The present invention relates to improvements in sheet feeding devices for copiers, printers and other equipment, and it relates more particularly to an improved sheet feeding device for successively dispensing individual sheets from a cassette containing a stack of the sheets.
Separating pawl members are usually used for dispensing individual flexible copy sheets from a stack of the sheets. When the uppermost sheet of the stack starts to advance under the action of a feeding member, the separating pawl members engage the sheet at the opposite corners of its leading end and temporarily restrain the sheet from advancing to bend or buckle the sheet, causing the uppermost sheet only to pass over the pawl members under the influence of the resilient force of the sheet resulting from the bending.
Although the buckled form of the sheet varies with the material and thickness of the sheet and with the distance between the feeding member and the separating pawl members, the sheet will be discharged obliquely or along with another sheet, or will fold or wrinkle when not deformed to the shape required for the sheet to pass over the pawl members.

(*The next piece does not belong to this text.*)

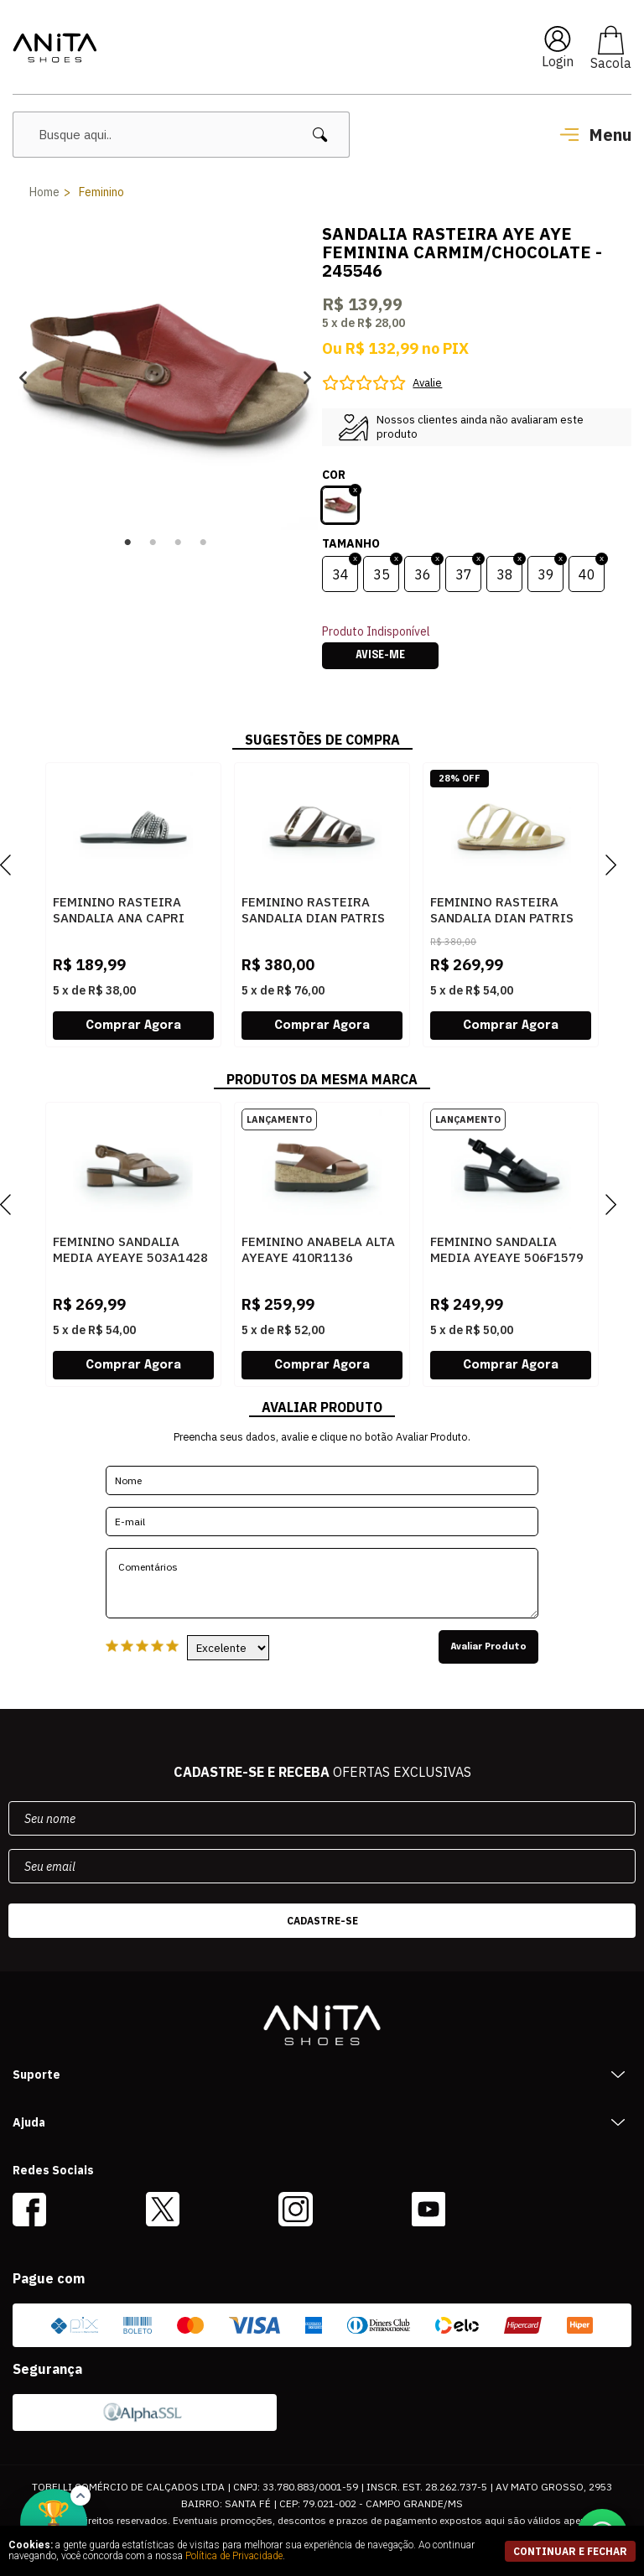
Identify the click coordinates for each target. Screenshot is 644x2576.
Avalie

There is described in U.S. Pat. No. 3,647,204, issued Mar. 7, 1972 to J. Sato, an arrangement for bending sheets of different sizes to approximately the same shape, which arrangement includes pairs of rollers serving as feeding members and being fixedly mounted on a shaft, each pair of rollers being positionable at a substantially constant distance from separating pawl members when the pawl members are shifted for sheets of different sizes. Thus, the mechanism described in the aforesaid patent to Sato functions to assure an approximately constant bent form for sheets of different sizes but does not so function for sheets of different physical qualities or thicknesses.

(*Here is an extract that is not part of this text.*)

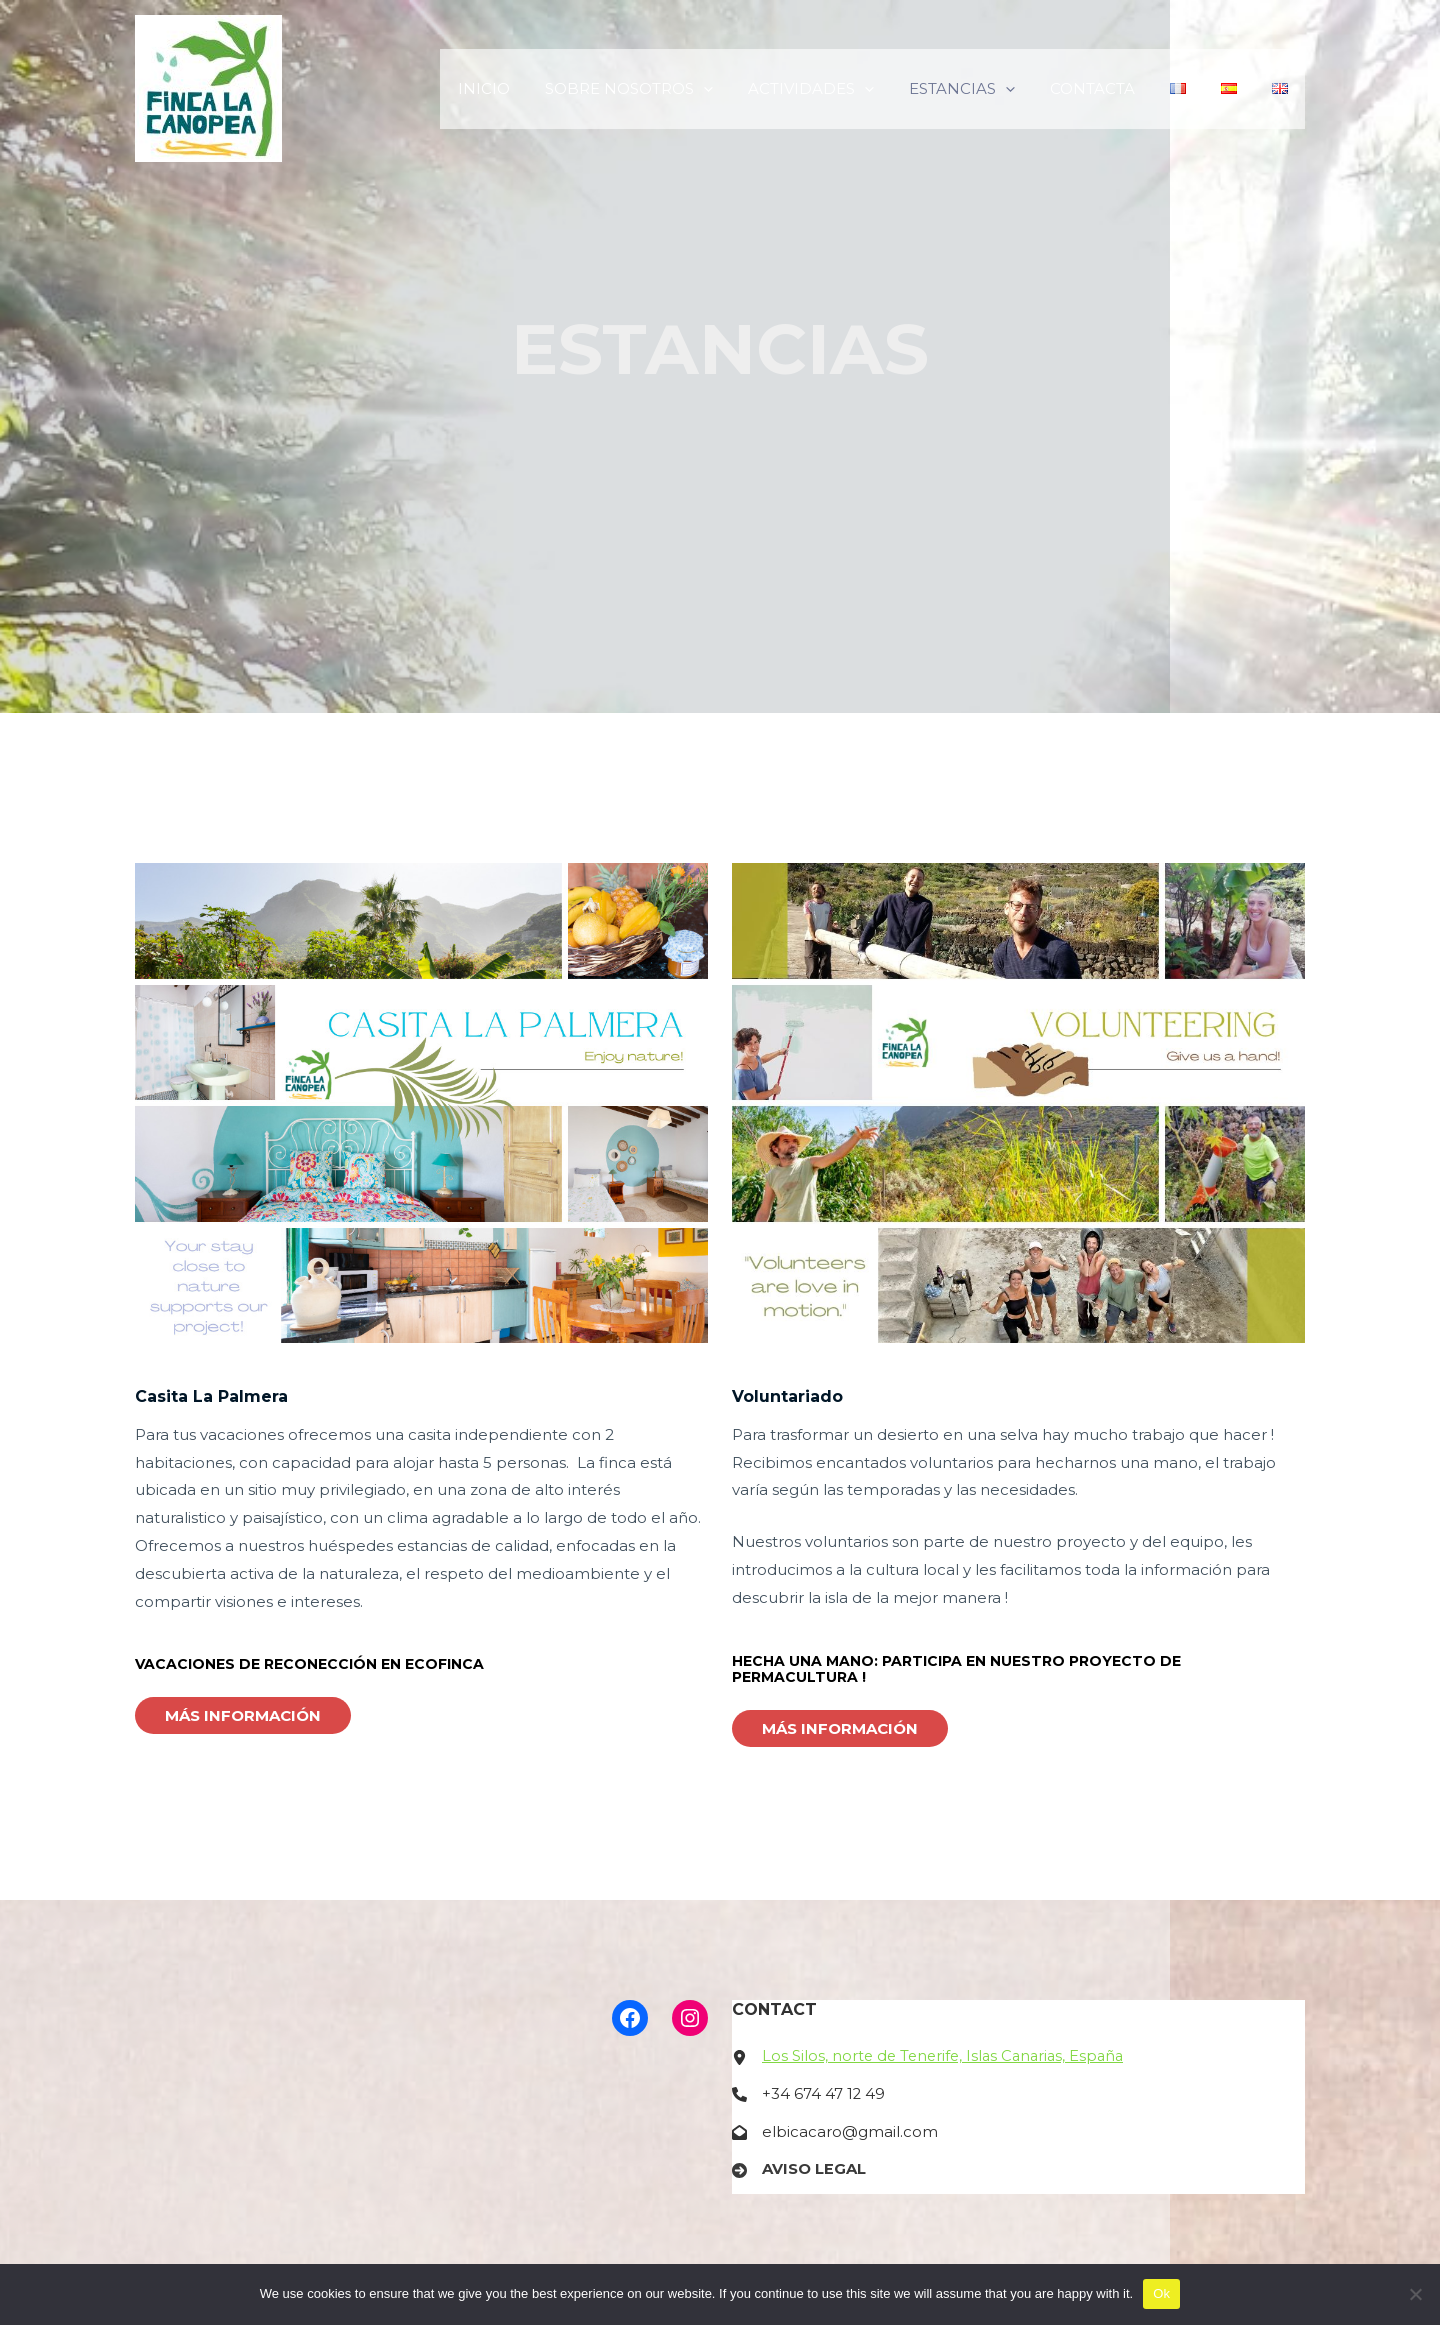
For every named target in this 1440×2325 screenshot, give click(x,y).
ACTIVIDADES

On the other hand, the sizes of sheets vary from country to country. In Japan and West Germany, for example, sheets of sizes in A and B series are usually used, while in the U.S. sheets of letter size, legal size and computer size are generally employed. As a consequence, even when copiers of the same type are manufactured, sheet feeding mechanisms, which differ in the arrangement of the rollers for use in different countries, must be provided in the Sato device in accordance with the sheet sizes used in the respective country. Accordingly, several different feeding mechanisms must be designed and fabricated, leading to a significant cost increase and necessitating a complex assembling procedure.